Bir kadın olarak sizde bir hata ya da eksiklik yok muydu hiç?
- Hiç!

- Nasıl bu kadar eminsiniz?
- Ben süper bir kadınımdır... Kocam geldiği vakit her zaman ayağa kalkan, onu karşılayan bir kadınımdır, onun sevdiklerini hatırlayan bir kadınımdır. Kocam çok seyahat ederdi, bir günlüğüne bile gitse, geldiği gün yeni çarşaflar konur, kendi parfümüm sıkılırdı, çocuklar ortadan kalkardı, hemen içkisi konur, karşısına oturulur, sohbet edilirdi. Yani ideal bir kadınımdır, anlayışlı bir kadınımdır. Ama bu demek değildir ki her şeyi alttan alırım. Kafam bozulursa, sandalyeyi fırlatırım! Olduğun gibi davranmayı güzellik olarak görürüm. Sonuçta katiyen benimle ilgili bir şey değil bu olanlar...

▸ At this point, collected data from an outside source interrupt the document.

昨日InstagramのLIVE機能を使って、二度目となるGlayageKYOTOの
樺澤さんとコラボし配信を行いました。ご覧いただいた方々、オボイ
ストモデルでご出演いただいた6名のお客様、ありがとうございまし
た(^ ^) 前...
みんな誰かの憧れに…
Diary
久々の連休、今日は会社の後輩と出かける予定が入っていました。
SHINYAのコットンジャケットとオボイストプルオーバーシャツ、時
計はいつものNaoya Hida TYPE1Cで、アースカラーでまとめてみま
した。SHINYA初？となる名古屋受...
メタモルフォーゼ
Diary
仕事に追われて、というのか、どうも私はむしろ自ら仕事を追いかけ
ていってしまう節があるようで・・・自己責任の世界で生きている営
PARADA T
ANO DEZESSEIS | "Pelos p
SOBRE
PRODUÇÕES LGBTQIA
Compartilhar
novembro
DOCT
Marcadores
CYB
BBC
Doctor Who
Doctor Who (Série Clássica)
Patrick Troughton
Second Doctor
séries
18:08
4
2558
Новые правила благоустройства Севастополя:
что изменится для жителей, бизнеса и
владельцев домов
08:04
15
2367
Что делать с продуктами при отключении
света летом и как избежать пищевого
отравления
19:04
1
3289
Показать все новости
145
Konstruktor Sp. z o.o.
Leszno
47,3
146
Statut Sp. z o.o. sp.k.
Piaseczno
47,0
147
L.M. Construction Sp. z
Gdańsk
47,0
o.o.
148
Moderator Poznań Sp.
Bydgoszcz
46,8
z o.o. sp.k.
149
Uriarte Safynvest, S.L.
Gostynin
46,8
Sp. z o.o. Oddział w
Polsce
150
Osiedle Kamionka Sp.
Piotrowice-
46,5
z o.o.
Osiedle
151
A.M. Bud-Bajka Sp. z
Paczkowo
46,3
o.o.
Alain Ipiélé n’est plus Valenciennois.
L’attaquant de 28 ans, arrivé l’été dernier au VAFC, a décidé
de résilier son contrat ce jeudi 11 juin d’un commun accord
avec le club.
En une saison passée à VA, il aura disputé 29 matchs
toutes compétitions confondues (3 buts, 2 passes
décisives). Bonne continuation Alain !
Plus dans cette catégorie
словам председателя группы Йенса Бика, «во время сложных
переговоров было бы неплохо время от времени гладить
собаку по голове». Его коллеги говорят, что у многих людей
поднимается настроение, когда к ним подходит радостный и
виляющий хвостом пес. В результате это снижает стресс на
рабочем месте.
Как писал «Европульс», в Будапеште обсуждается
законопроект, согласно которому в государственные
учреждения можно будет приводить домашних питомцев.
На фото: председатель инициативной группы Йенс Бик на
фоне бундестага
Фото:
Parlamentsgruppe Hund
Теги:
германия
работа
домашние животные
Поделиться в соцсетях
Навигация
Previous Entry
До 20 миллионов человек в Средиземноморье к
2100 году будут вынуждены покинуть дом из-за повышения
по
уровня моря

- Kendinizi terk edilmiş gibi hissetmiyor musunuz?
- Kesinlikle hayır.

- Eski eşinizi sevgilisiyle gördünüz mü?
- Görmedim.

- Görseniz içinizden ne geçer?
- Valla bilmiyorum, o tecrübeyi yaşamadım, yaşarsam söylerim sana.

- Tazminat aldınız mı?
- Böyle şeyler konuşulacak şeyler değil, düşüncesi bile kötü. Ne zaman Ünal'a, 'Bana şöyle bir para lazım,' desem, verir. Zaten benim yeteri kadar birikimim var, bu otel de benim. İhtiyacım yok başka şeye.
 
-Kadın arkadaşlarınızla dudaktan öpüşüyorsunuz; en son Ajda Pekkan'la öpüşmüştünüz. Nereden icap ediyor bu?
- Ben hani öyle yanağını yapıştırıp havayı öpenler gibi öpmem, hissede hissede öperim. O sırada dudak denk gelir, dudağını da öperim. Öpüşürüz biz Ajda'yla öyle...

- Çekinmediniz mi böyle görüntülenmekten?
- Beni ilgilendirmiyor, benim hakkımda bir sürü yazılar yazılıyor iyi yahut kötü. Sen kendini biliyor musun, ne olduğunun farkında mısın, yeter!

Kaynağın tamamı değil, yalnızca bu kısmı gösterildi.